FIG. 5A illustrates a front side perspective view of an optical sensor assembly 500 for sensing fluid pressure in surgical cassette 200 according to certain embodiments. FIG. 5B illustrates a back side perspective view of the optical sensor assembly 500 for sensing fluid pressure in surgical cassette 200 according to certain embodiments. FIG. 5C illustrates an enlarged view of the optical sensor assembly 500 for sensing fluid pressure in surgical cassette 200 according to certain embodiments. FIGS. 5A-5C are described together herein for clarity.

Optical sensor assembly 500 includes a tubing 502 having a first portion 504 (shown in FIG. 5C) and a second portion 506 (shown in FIG. 5B). The first portion 504 (shown in FIG. 5C) includes a follower assembly 508 attached thereon operable to engage with retaining ring 214 of surgical cassette 200.

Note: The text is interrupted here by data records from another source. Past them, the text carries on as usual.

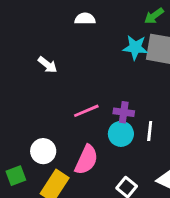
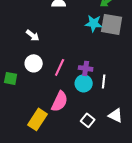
pink line: (86, 111) -> (60, 67), turned -42
white circle: (43, 151) -> (34, 63), moved
green square: (16, 176) -> (11, 78), moved, turned 32

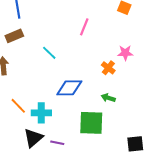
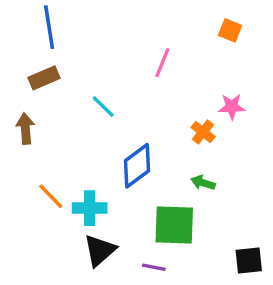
blue diamond: (69, 88) -> (137, 166), turned -36
black triangle: (33, 138) -> (100, 250), moved
purple line: (57, 143) -> (154, 267), moved

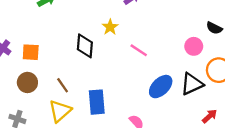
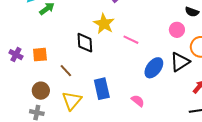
yellow star: (110, 27) -> (104, 24), size x1.5
brown circle: (27, 82) -> (41, 91), moved
brown line: (63, 85) -> (66, 71), moved

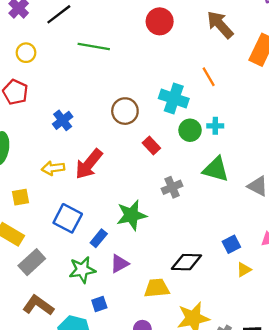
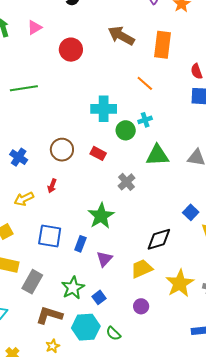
orange line: (209, 77) -> (145, 83), moved
brown circle: (125, 111) -> (62, 150), moved
red arrow: (89, 164) -> (52, 186), size x0.5
green star: (82, 270) -> (73, 288), moved

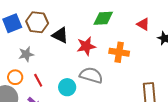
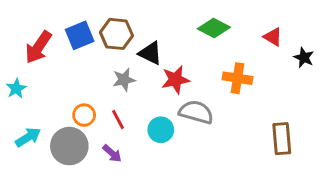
green diamond: (103, 18) -> (214, 28), turned 30
red star: (86, 46) -> (176, 80), moved
gray star: (26, 54) -> (124, 80), moved

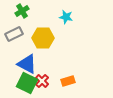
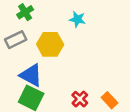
red cross: (42, 81) -> (80, 99), moved
orange rectangle: (68, 81) -> (110, 100), moved, turned 64

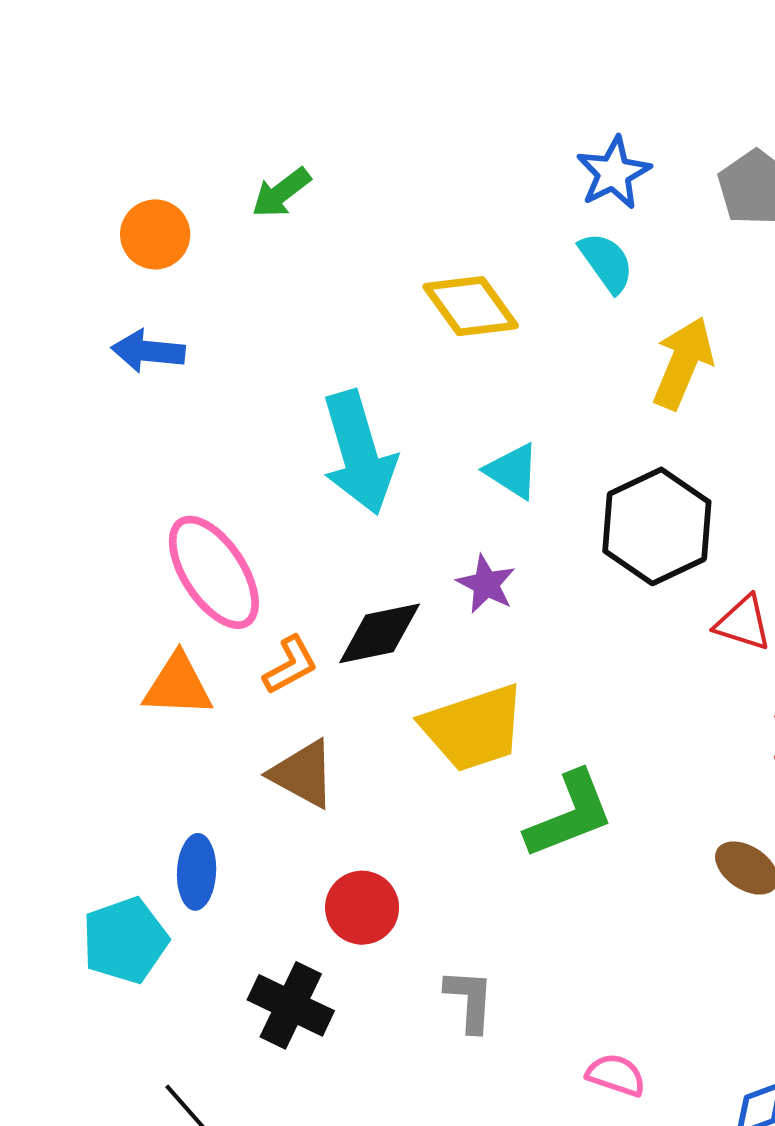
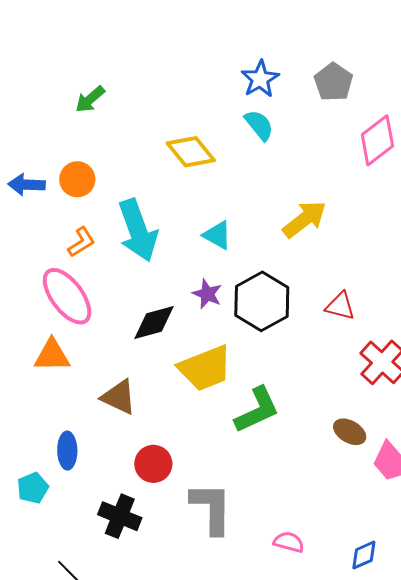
orange circle: (155, 234) -> (77, 179), moved
yellow arrow: (683, 363) -> (304, 219), moved, turned 33
black hexagon: (657, 526) -> (262, 301), moved
orange L-shape: (290, 665) -> (81, 242), moved
cyan pentagon: (125, 940) -> (33, 488), size x0.7
gray L-shape: (470, 1000) -> (211, 508), size x1.6

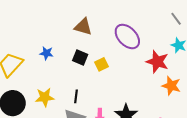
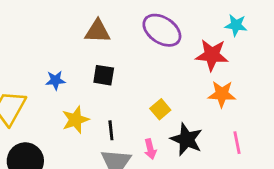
yellow square: (101, 64) -> (160, 109), moved
orange star: (171, 86) -> (222, 94), moved
yellow star: (45, 97) -> (75, 120), moved

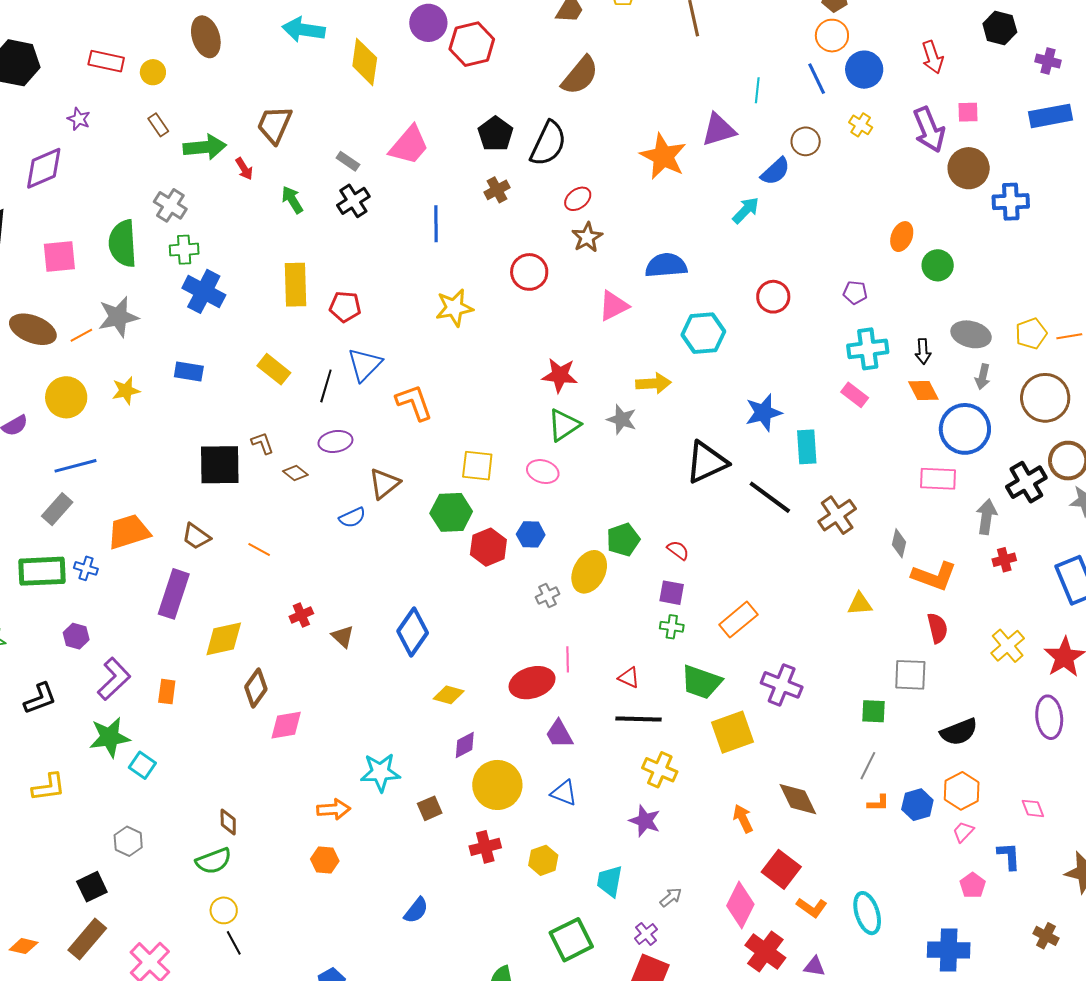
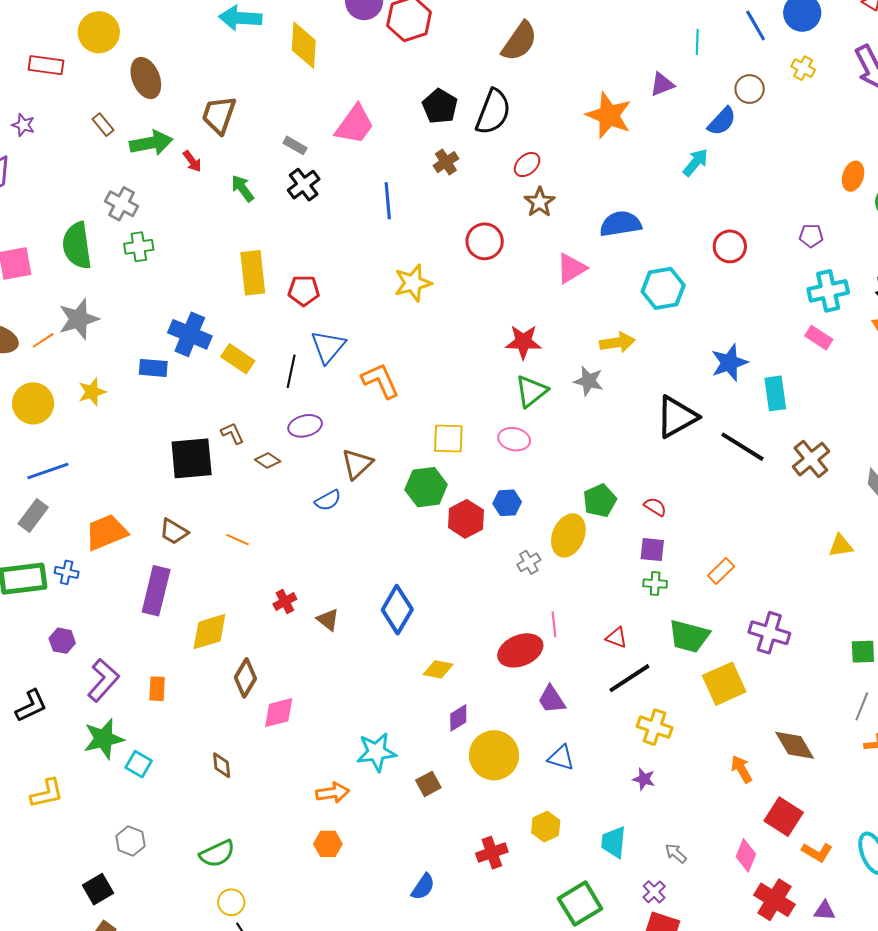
brown ellipse: (206, 37) -> (146, 78), moved
yellow circle: (153, 72) -> (99, 32), moved, size x1.6
purple triangle: (719, 130) -> (662, 84), size x0.7
blue cross: (204, 291) -> (190, 334), moved
orange rectangle: (738, 620) -> (721, 571), size x0.7
black line: (639, 719) -> (629, 678), turned -30
purple star: (645, 821) -> (644, 779), size x0.7
brown diamond: (228, 822) -> (222, 765), moved
red cross: (485, 847) -> (492, 853), moved
gray arrow: (671, 897) -> (676, 853), turned -95
pink diamond: (740, 905) -> (746, 855), size x0.7

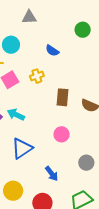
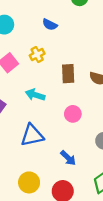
cyan arrow: (16, 115) -> (35, 95), moved
blue triangle: (22, 148) -> (32, 135), turned 30

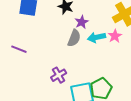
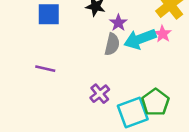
cyan arrow: (96, 37) -> (140, 39), size x1.4

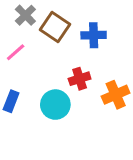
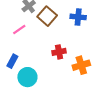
blue cross: (94, 35) -> (78, 17), moved
cyan circle: (55, 105) -> (27, 77), moved

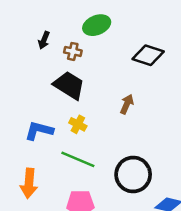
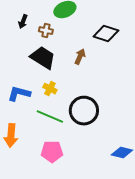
brown arrow: (127, 104) -> (80, 57), moved
black circle: (133, 175) -> (84, 111), moved

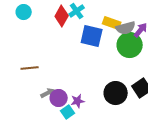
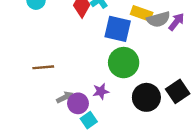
green circle: (130, 45) -> (124, 63), moved
purple star: (78, 101) -> (101, 91), moved

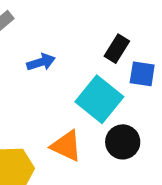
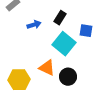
black rectangle: (117, 49) -> (60, 18), moved
black circle: (123, 142) -> (68, 77), moved

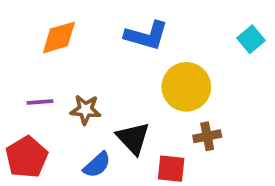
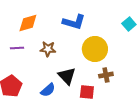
purple line: (40, 102) -> (17, 48), moved
brown star: (86, 110) -> (48, 49), moved

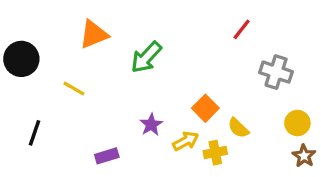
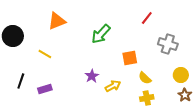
green arrow: (146, 57) -> (101, 34), moved
orange square: (205, 108) -> (130, 58), moved, turned 35
yellow cross: (215, 153) -> (147, 98), moved
purple rectangle: (107, 156) -> (45, 89), moved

The follower assembly 508 has a follower 510 coupled to a cup 512. In certain embodiments, the follower 510 is coupled to the cup 512 via screws, welding, press-fitting, and/or combinations of the same and like. In some embodiments, the follower 510 and the cup 512 are manufactured as a single component. As further shown in FIGS. 3A-3C, the follower 510 includes protrusions 516 (516a-c) that engage with corresponding mating elements 216 of retaining ring 214 of surgical cassette 200. In certain embodiments, the protrusions 516 may be ball-shaped mating elements, V-groove mating elements, crown-shaped mating elements, cone-shaped mating elements, and combinations of the same and like such that protrusions 516 can be engaged and/or fitted with the corresponding mating elements 216 of retaining ring 214. In various other embodiments, protrusions 316 may instead be cavities and/or recesses operable to receive a corresponding protruding portion of retaining ring 214. In certain embodiments, in addition to or alternative to the protrusions 516, the follower 510 includes a distal outer surface 527 having at least a partially conical, sloped, or ball-like shape that engages with or slides against, e.g., the surface 226 at the center of the retaining ring 214 to properly position the optical sensor assembly 500 during attachment of the surgical cassette 200 to the surgical console 100.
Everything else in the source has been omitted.